(RECORDS SUPPLIED):
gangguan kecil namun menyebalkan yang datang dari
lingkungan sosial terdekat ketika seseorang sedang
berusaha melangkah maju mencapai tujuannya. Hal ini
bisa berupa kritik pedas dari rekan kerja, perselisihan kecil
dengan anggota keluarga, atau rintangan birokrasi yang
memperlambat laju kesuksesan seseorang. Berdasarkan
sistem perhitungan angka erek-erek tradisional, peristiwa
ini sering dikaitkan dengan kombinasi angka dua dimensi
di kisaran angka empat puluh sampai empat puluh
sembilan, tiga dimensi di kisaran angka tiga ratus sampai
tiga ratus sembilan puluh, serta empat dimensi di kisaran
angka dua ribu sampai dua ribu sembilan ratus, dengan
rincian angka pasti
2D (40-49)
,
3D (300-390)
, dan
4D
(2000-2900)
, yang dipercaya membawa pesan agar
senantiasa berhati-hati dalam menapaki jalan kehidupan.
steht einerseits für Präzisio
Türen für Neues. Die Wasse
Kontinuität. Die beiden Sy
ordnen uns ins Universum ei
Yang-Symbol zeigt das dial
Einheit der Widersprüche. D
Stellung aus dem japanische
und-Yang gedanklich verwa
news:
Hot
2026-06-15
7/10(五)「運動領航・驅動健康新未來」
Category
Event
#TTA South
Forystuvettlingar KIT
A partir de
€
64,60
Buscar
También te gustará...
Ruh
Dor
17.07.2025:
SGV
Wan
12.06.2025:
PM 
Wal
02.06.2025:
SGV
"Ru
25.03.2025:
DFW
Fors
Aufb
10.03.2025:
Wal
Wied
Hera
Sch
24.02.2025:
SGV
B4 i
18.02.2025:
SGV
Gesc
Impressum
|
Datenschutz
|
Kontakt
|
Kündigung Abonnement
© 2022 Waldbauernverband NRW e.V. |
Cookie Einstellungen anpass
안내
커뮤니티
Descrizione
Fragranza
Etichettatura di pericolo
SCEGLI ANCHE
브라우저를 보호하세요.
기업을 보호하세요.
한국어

(EXERCISE): Select every line of the records holding the string "dengan".

(WRITTEN SOLUTION):
dengan anggota keluarga, atau rintangan birokrasi yang
ini sering dikaitkan dengan kombinasi angka dua dimensi
angka dua ribu sampai dua ribu sembilan ratus, dengan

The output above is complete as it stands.